__Task goal__:
Among the records, which lines include "Шарієм"? List them.

(Stored data entries)
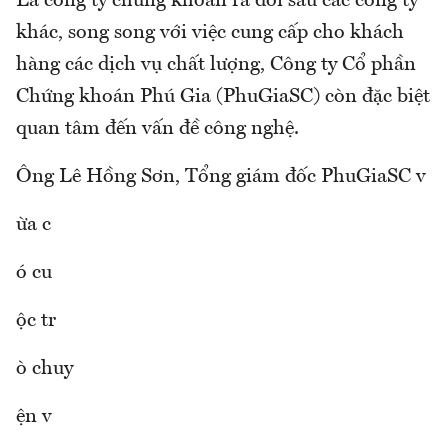
Là công ty chứng khoán ra đời sau các công ty
khác, song song với việc cung cấp cho khách
hàng các dịch vụ chất lượng, Công ty Cổ phần
Chứng khoán Phú Gia (PhuGiaSC) còn đặc biệt
quan tâm đến vấn đề công nghệ.
Ông Lê Hồng Sơn, Tổng giám đốc PhuGiaSC v
ừa c
ó cu
ộc tr
ò chuy
ện v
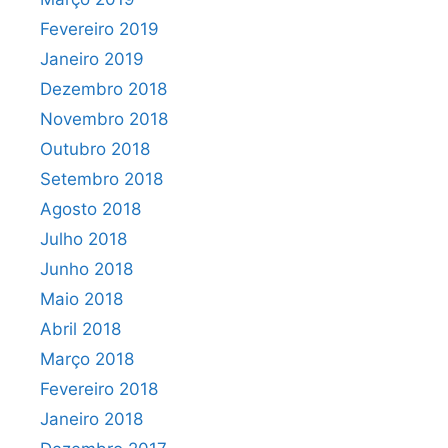
Fevereiro 2019
Janeiro 2019
Dezembro 2018
Novembro 2018
Outubro 2018
Setembro 2018
Agosto 2018
Julho 2018
Junho 2018
Maio 2018
Abril 2018
Março 2018
Fevereiro 2018
Janeiro 2018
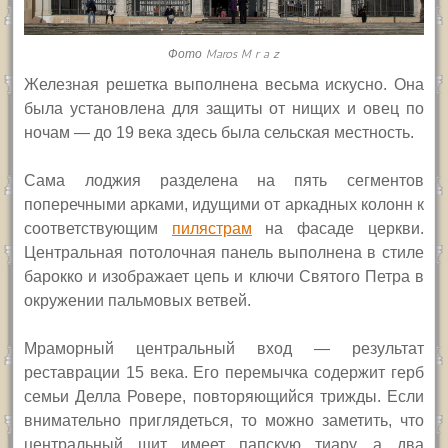
Фото Maros M r a z
Ж
елезная решетка выполнена весьма искусно. Она
была установлена для защиты от нищих и овец по
ночам — до 19 века здесь была сельская местность.
Сама лоджия разделена на пять сегментов
поперечными арками, идущими от аркадных колонн к
соответствующим
пилястрам
на фасаде церкви.
Центральная потолочная панель выполнена в стиле
барокко и изображает цепь и ключи Святого Петра в
окружении пальмовых ветвей.
Мраморный центральный вход — результат
реставрации 15 века. Его перемычка содержит герб
семьи Делла Ровере, повторяющийся трижды. Если
внимательно приглядеться, то можно заметить, что
центральный щит имеет папскую тиару, а два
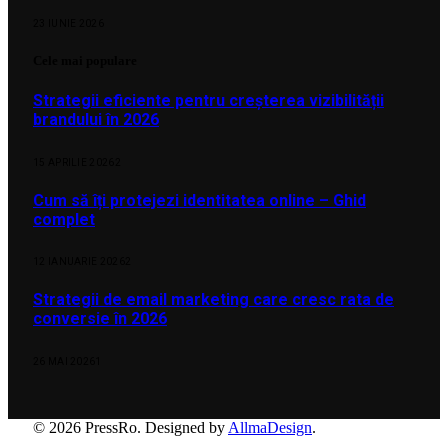
23 IUNIE 2026
Cele mai populare
Strategii eficiente pentru creșterea vizibilității
brandului în 2026
15 APRILIE 2026
2
Cum să îți protejezi identitatea online – Ghid
complet
12 IANUARIE 2026
2
Strategii de email marketing care cresc rata de
conversie în 2026
26 MAI 2026
1
© 2026 PressRo. Designed by
AllmaDesign
.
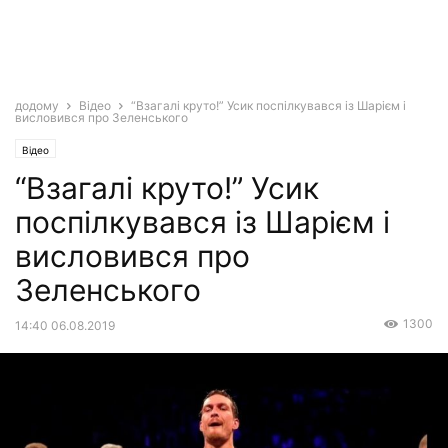
додому
Відео
“Взагалі круто!” Усик поспілкувався із Шарієм і
висловився про Зеленського
Відео
“Взагалі круто!” Усик
поспілкувався із Шарієм і
висловився про
Зеленського
1300
14:40 06.08.2019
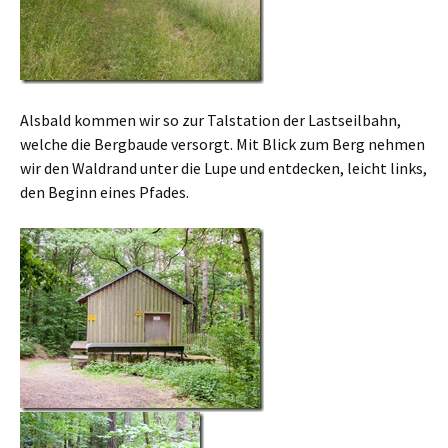
Alsbald kommen wir so zur Talstation der Lastseilbahn,
welche die Bergbaude versorgt. Mit Blick zum Berg nehmen
wir den Waldrand unter die Lupe und entdecken, leicht links,
den Beginn eines Pfades.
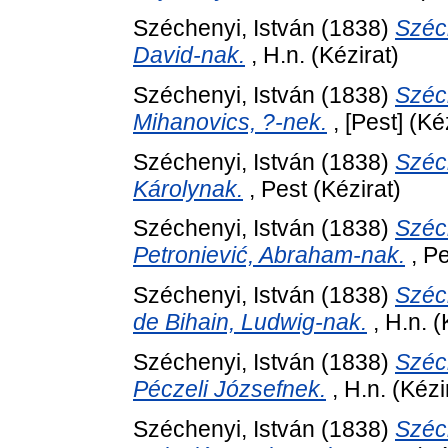
Széchenyi, István
(1838)
Széch
David-nak.
, H.n. (Kézirat)
Széchenyi, István
(1838)
Széc
Mihanovics, ?-nek.
, [Pest] (Ké
Széchenyi, István
(1838)
Széc
Károlynak.
, Pest (Kézirat)
Széchenyi, István
(1838)
Széc
Petroniević, Abraham-nak.
, Pe
Széchenyi, István
(1838)
Széc
de Bihain, Ludwig-nak.
, H.n. (
Széchenyi, István
(1838)
Széc
Péczeli Józsefnek.
, H.n. (Kézi
Széchenyi, István
(1838)
Széc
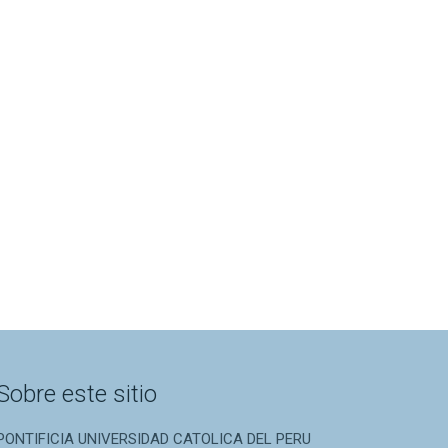
Sobre este sitio
PONTIFICIA UNIVERSIDAD CATOLICA DEL PERU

__Response area__:
“Взагалі круто!” Усик поспілкувався із Шарієм і
поспілкувався із Шарієм і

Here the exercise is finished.